現在、県立佐世保西高校で教諭として勤務する小野大輔さんは2010年9月、大学院を終了すると産休代替の美術教諭として西海市立崎戸中学校で常勤講師を務めることになった。
自身が初めて卒業生を送り出すまでのわずか半年間、全校生徒30人という極めて小さな同校で、卒業生たちとの間に教師と生徒の枠を超えた深い信頼関係を築くことができた小野さん。学校行事や地域連携行事はもちろんのこと、生徒たちから支えられ励まされる場面も何度もあったという。
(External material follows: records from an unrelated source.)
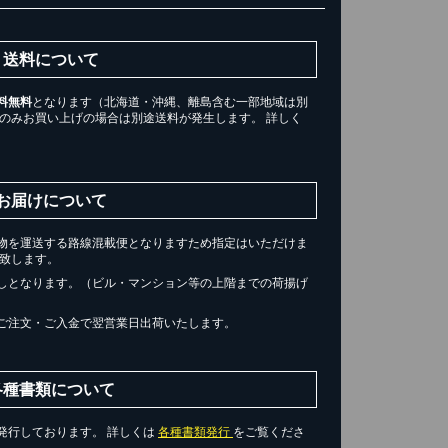
送料について
料無料
となります（北海道・沖縄、離島含む一部地域は別
ツのみお買い上げの場合は別途送料が発生します。 詳しく
。
お届けについて
物を運送する路線混載便となりますため指定はいただけま
届け致します。
しとなります。（ビル・マンション等の上階までの荷揚げ
ご注文・ご入金で翌営業日出荷いたします。
各種書類について
発行しております。 詳しくは
各種書類発行
をご覧くださ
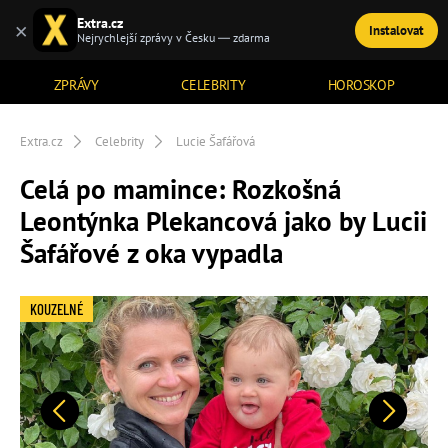
Extra.cz
×
Instalovat
TÉMATA
Nejrychlejší zprávy v Česku — zdarma
ZPRÁVY
CELEBRITY
HOROSKOP
Extra.cz
Celebrity
Lucie Šafářová
Celá po mamince: Rozkošná
Leontýnka Plekancová jako by Lucii
Šafářové z oka vypadla
KOUZELNÉ
Předchozí
Další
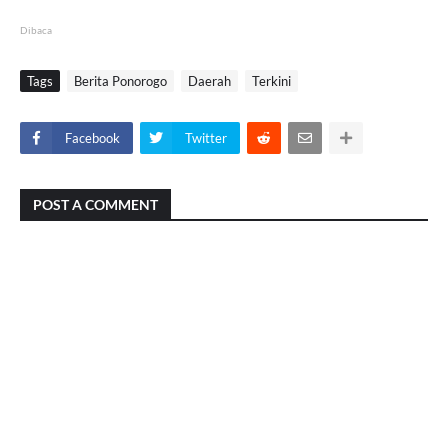
Dibaca
Tags
Berita Ponorogo
Daerah
Terkini
Facebook
Twitter
POST A COMMENT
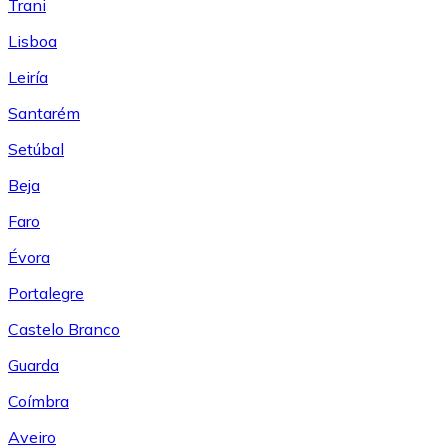
Trani
Lisboa
Leiría
Santarém
Setúbal
Beja
Faro
Évora
Portalegre
Castelo Branco
Guarda
Coímbra
Aveiro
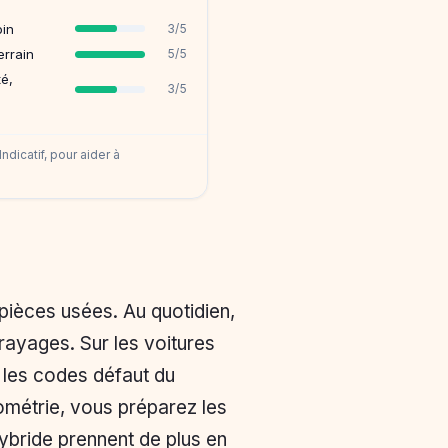
oin
3/5
errain
5/5
té,
3/5
ndicatif, pour aider à
pièces usées. Au quotidien,
brayages. Sur les voitures
t les codes défaut du
ométrie, vous préparez les
hybride prennent de plus en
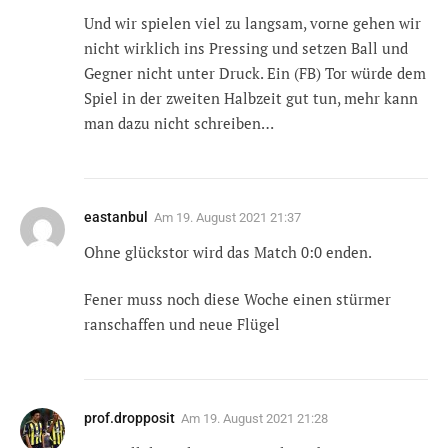
Und wir spielen viel zu langsam, vorne gehen wir
nicht wirklich ins Pressing und setzen Ball und
Gegner nicht unter Druck. Ein (FB) Tor würde dem
Spiel in der zweiten Halbzeit gut tun, mehr kann
man dazu nicht schreiben…
eastanbul
Am
19. August 2021 21:37
Ohne glückstor wird das Match 0:0 enden.
Fener muss noch diese Woche einen stürmer
ranschaffen und neue Flügel
prof.dropposit
Am
19. August 2021 21:28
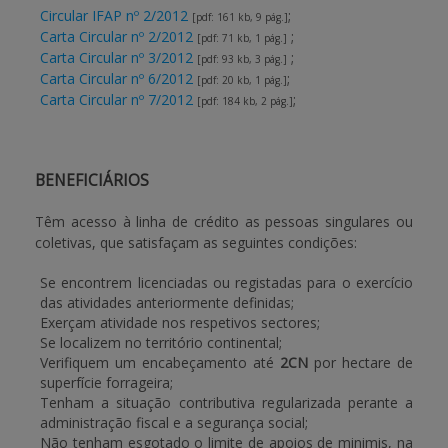
Circular IFAP nº 2/2012
;
[pdf: 161 kb, 9 pág.]
Carta Circular nº 2/2012
;
[pdf: 71 kb, 1 pág.]
Carta Circular nº 3/2012
;
[pdf: 93 kb, 3 pág.]
Carta Circular nº 6/2012
;
[pdf: 20 kb, 1 pág.]
Carta Circular nº 7/2012
;
[pdf: 184 kb, 2 pág.]
BENEFICIÁRIOS
Têm acesso à linha de crédito as pessoas singulares ou
coletivas, que satisfaçam as seguintes condições:
Se encontrem licenciadas ou registadas para o exercício
das atividades anteriormente definidas;
Exerçam atividade nos respetivos sectores;
Se localizem no território continental;
Verifiquem um encabeçamento até
2CN
por hectare de
superfície forrageira;
Tenham a situação contributiva regularizada perante a
administração fiscal e a segurança social;
Não tenham esgotado o limite de apoios de minimis, na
卒業式前夜、「卒業おめでとう」という言葉だけでは今の気持ちを全て伝えきれないと感じた小野さんは、「何か形として表現したい」と考えながら黒板に何気なく卒業生たちの似顔絵を描いているうち、「これなら明日までに卒業生13人の顔を全て描けるのではないか」と必死でチョークを走らせ続けた。描かれた生徒たちの表情は、これまで小野さんが関わってきた中で最も印象に残った表情を一人一人思い浮かべて描いたという。「チョーク絵」はこうして誕生した。
「チョーク絵は紙に描く絵とは異なり、暗い色の下地に白いチョークで描くため、明度の把握に慣れないように思われがち。しかし実際には一度白く塗った後に消しゴムで消していく。この作業を黒で描いている感覚に置き換えると普段のデッサンと要領は同じ」と小野さんは説明する。チョークと消しゴムだけを使用し、指や手のひらでこすってグレーのグラデーションも表現できる。
会場には小野さんが日展特選を受賞した油絵やチョーク絵、県立佐世保西高校の美術授業で生徒たちが描いた作品などが展示されている。「チョークは身近にある材料なので、いろんな方に挑戦してもらいたい。表現する楽しみを体験してもらえれば」とも。
入場無料。来年1月18日まで。